Autopsy: DCFS worker's death a homicide

Complications from head injuries caused Knight's death, medical examiner rules

Pamela Sue Knight
Pamela Sue Knight

CHICAGO – The DCFS worker gravely injured in a beating in September died Thursday of "complications of blunt force head injuries due to assault," which makes her death a homicide, the Cook County medical examiner's office said this afternoon.

Pamela Knight, 59, was pronounced dead around 8:15 a.m. at Northwestern Memorial Hospital in Chicago, where she was admitted Feb. 4 for emergency surgery, her family said in a post on CaringBridge.org. The type of surgery was not specified.

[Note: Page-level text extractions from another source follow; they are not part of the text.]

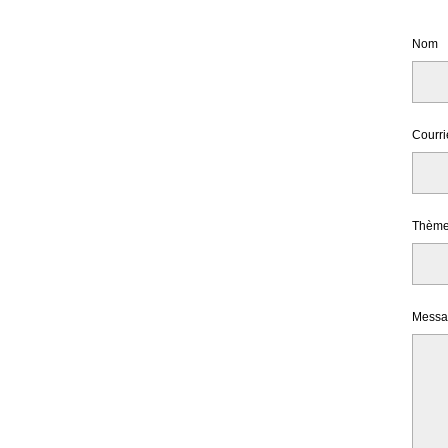
Nom
Courri
Thèm
Messa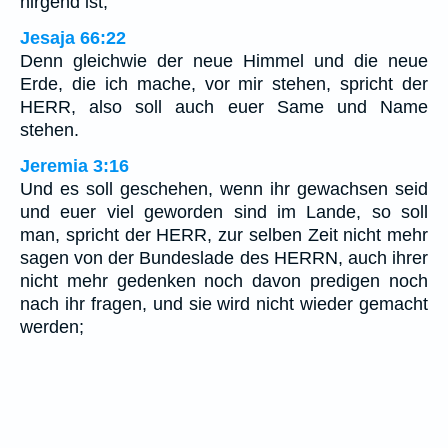
nirgend ist,
Jesaja 66:22
Denn gleichwie der neue Himmel und die neue
Erde, die ich mache, vor mir stehen, spricht der
HERR, also soll auch euer Same und Name
stehen.
Jeremia 3:16
Und es soll geschehen, wenn ihr gewachsen seid
und euer viel geworden sind im Lande, so soll
man, spricht der HERR, zur selben Zeit nicht mehr
sagen von der Bundeslade des HERRN, auch ihrer
nicht mehr gedenken noch davon predigen noch
nach ihr fragen, und sie wird nicht wieder gemacht
werden;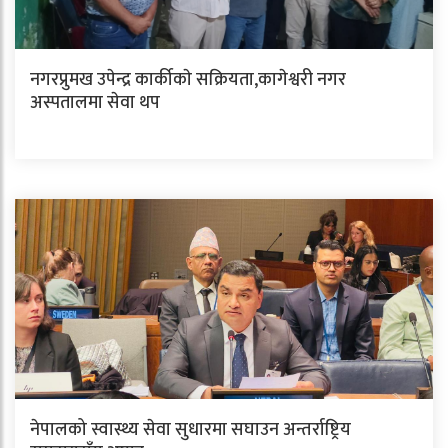
नगरप्रुमख उपेन्द्र कार्कीकाे सक्रियता,कागेश्वरी नगर
अस्पतालमा सेवा थप
नेपालको स्वास्थ्य सेवा सुधारमा सघाउन अन्तर्राष्ट्रिय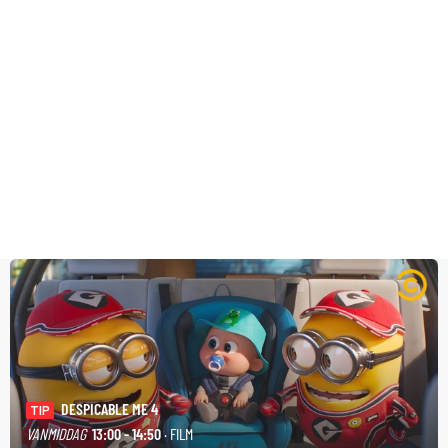
DESPICABLE ME 4
TIP
VANMIDDAG
13:00 - 14:50
· FILM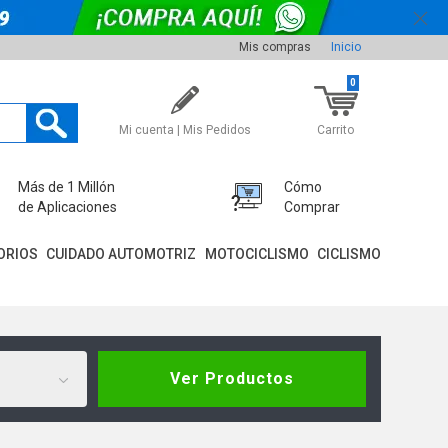
Mis compras
Inicio
0
Mi cuenta | Mis Pedidos
Carrito
Más de 1 Millón
Cómo
de Aplicaciones
Comprar
ORIOS
CUIDADO AUTOMOTRIZ
MOTOCICLISMO
CICLISMO
Ver Productos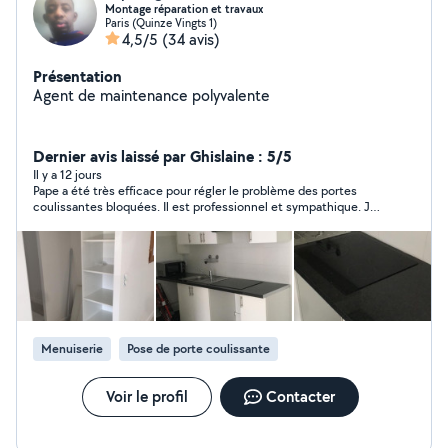
Montage réparation et travaux
Paris (Quinze Vingts 1)
4,5/5
(34 avis)
Présentation
Agent de maintenance polyvalente
Dernier avis laissé par Ghislaine : 5/5
Il y a 12 jours
Pape a été très efficace pour régler le problème des portes
coulissantes bloquées. Il est professionnel et sympathique. Je
vous le recommande
Menuiserie
Pose de porte coulissante
Voir le profil
Contacter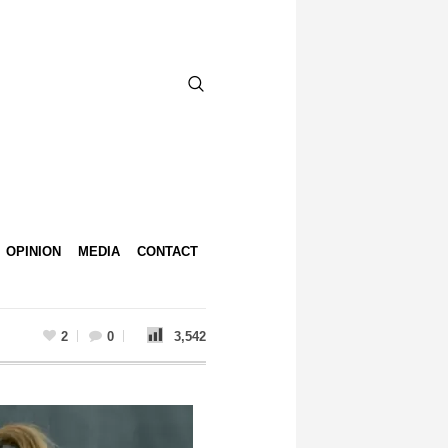
OPINION
MEDIA
CONTACT
2
0
3,542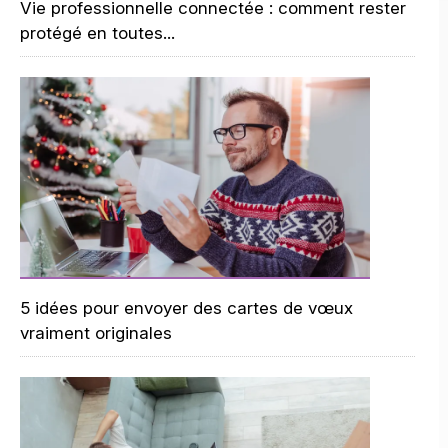
Vie professionnelle connectée : comment rester
protégé en toutes...
5 idées pour envoyer des cartes de vœux
vraiment originales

At the time of her death, "she could move her left finger half an inch and her neck to the right a few inches. She couldn't talk, she couldn't walk, she couldn't eat or swallow," her daughter, Jennifer Hollenbeck, said in Facebook postings this afternoon.

In the 4 and a half months since the attack, Knight underwent five "major surgical procedures." She spent the first 2 months in a coma, and in the last few weeks was working therapists at the Rehabilitation Institute of Chicago, learning to communicate using eye movements and undergoing physical therapy to help her regain movement in her arms and legs.

In anticipation of a lifelong struggle with the disabilities the attack had caused, her husband, Don Knight, had spent in excess of $70,000 modifying their Dixon home.

Knight, a veteran Department of Children and Family Services worker, was taking a 2-year-old into protective custody when investigators say she was knocked to the ground and kicked in the head by Andrew Sucher, 25, of Rock Falls.

Sucher was indicted Dec. 7 on charges of attempted first-degree murder, which carries at least 6 to 30 years in prison, aggravated battery causing great bodily harm, and aggravated battery of a state employee, each of which carries 2 to 5 years in prison. He is being held at Stephenson County Jail on $275,000 bond.

Carroll County State's Attorney Scott Brinkmeier could not be reached Thursday or today for comment on whether or when those charges would be increased.

The 6-foot-4, 270-pound Sucher is accused fracturing Knights' skull, causing permanent brain damage that also led to her extensive physical disabilities.

Knight had gone to Sucher's home first, with a police escort, to take the child into custody, and when no one was there, she went to his parents' home in Milledgeville, which is in another police jurisdiction. She did not ask for assistance from village police.

She was attacked shortly after she got out of her car around 5:45 p.m. Sucher's mother called 911 and another relative threw himself over Knight to protect her.